[[ Data extracts, beginning ]]
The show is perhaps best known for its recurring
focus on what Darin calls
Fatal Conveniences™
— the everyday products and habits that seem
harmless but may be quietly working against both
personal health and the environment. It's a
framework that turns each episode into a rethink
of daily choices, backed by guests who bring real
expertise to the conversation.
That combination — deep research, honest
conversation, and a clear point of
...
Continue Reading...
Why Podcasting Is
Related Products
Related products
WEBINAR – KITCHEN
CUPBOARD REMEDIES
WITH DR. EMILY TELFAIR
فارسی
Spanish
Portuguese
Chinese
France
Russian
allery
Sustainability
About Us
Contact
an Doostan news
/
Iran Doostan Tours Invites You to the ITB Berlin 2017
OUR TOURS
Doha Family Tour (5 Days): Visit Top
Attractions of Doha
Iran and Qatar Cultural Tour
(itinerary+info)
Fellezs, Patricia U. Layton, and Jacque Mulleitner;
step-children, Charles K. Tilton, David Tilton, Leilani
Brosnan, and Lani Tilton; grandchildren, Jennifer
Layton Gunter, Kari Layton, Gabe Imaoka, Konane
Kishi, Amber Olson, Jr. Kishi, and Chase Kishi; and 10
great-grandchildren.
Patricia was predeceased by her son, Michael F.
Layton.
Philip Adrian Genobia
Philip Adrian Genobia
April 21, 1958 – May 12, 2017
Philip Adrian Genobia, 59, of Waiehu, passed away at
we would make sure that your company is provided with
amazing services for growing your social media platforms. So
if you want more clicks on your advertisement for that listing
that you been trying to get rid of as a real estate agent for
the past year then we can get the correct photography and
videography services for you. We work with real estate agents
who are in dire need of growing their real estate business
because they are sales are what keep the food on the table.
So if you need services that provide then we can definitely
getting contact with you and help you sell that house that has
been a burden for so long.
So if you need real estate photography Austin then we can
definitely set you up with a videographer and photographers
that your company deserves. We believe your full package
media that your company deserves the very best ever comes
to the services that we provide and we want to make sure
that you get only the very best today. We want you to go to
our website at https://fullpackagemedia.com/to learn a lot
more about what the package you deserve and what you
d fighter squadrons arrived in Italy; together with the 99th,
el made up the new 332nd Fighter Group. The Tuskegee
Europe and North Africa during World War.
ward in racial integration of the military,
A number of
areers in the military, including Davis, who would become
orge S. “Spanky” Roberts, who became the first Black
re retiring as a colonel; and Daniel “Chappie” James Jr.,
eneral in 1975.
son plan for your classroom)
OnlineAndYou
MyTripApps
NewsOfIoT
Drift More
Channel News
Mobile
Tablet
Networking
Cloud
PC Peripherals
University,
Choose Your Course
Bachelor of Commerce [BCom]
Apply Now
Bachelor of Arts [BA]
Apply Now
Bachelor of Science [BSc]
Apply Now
[[ Data extracts, end ]]
_Task requirements_
Each line above needs to be repeated exactly, with nothing omitted.

_Task solution_
The show is perhaps best known for its recurring
focus on what Darin calls
Fatal Conveniences™
— the everyday products and habits that seem
harmless but may be quietly working against both
personal health and the environment. It's a
framework that turns each episode into a rethink
of daily choices, backed by guests who bring real
expertise to the conversation.
That combination — deep research, honest
conversation, and a clear point of
...
Continue Reading...
Why Podcasting Is
Related Products
Related products
WEBINAR – KITCHEN
CUPBOARD REMEDIES
WITH DR. EMILY TELFAIR
فارسی
Spanish
Portuguese
Chinese
France
Russian
allery
Sustainability
About Us
Contact
an Doostan news
/
Iran Doostan Tours Invites You to the ITB Berlin 2017
OUR TOURS
Doha Family Tour (5 Days): Visit Top
Attractions of Doha
Iran and Qatar Cultural Tour
(itinerary+info)
Fellezs, Patricia U. Layton, and Jacque Mulleitner;
step-children, Charles K. Tilton, David Tilton, Leilani
Brosnan, and Lani Tilton; grandchildren, Jennifer
Layton Gunter, Kari Layton, Gabe Imaoka, Konane
Kishi, Amber Olson, Jr. Kishi, and Chase Kishi; and 10
great-grandchildren.
Patricia was predeceased by her son, Michael F.
Layton.
Philip Adrian Genobia
Philip Adrian Genobia
April 21, 1958 – May 12, 2017
Philip Adrian Genobia, 59, of Waiehu, passed away at
we would make sure that your company is provided with
amazing services for growing your social media platforms. So
if you want more clicks on your advertisement for that listing
that you been trying to get rid of as a real estate agent for
the past year then we can get the correct photography and
videography services for you. We work with real estate agents
who are in dire need of growing their real estate business
because they are sales are what keep the food on the table.
So if you need services that provide then we can definitely
getting contact with you and help you sell that house that has
been a burden for so long.
So if you need real estate photography Austin then we can
definitely set you up with a videographer and photographers
that your company deserves. We believe your full package
media that your company deserves the very best ever comes
to the services that we provide and we want to make sure
that you get only the very best today. We want you to go to
our website at https://fullpackagemedia.com/to learn a lot
more about what the package you deserve and what you
d fighter squadrons arrived in Italy; together with the 99th,
el made up the new 332nd Fighter Group. The Tuskegee
Europe and North Africa during World War.
ward in racial integration of the military,
A number of
areers in the military, including Davis, who would become
orge S. “Spanky” Roberts, who became the first Black
re retiring as a colonel; and Daniel “Chappie” James Jr.,
eneral in 1975.
son plan for your classroom)
OnlineAndYou
MyTripApps
NewsOfIoT
Drift More
Channel News
Mobile
Tablet
Networking
Cloud
PC Peripherals
University,
Choose Your Course
Bachelor of Commerce [BCom]
Apply Now
Bachelor of Arts [BA]
Apply Now
Bachelor of Science [BSc]
Apply Now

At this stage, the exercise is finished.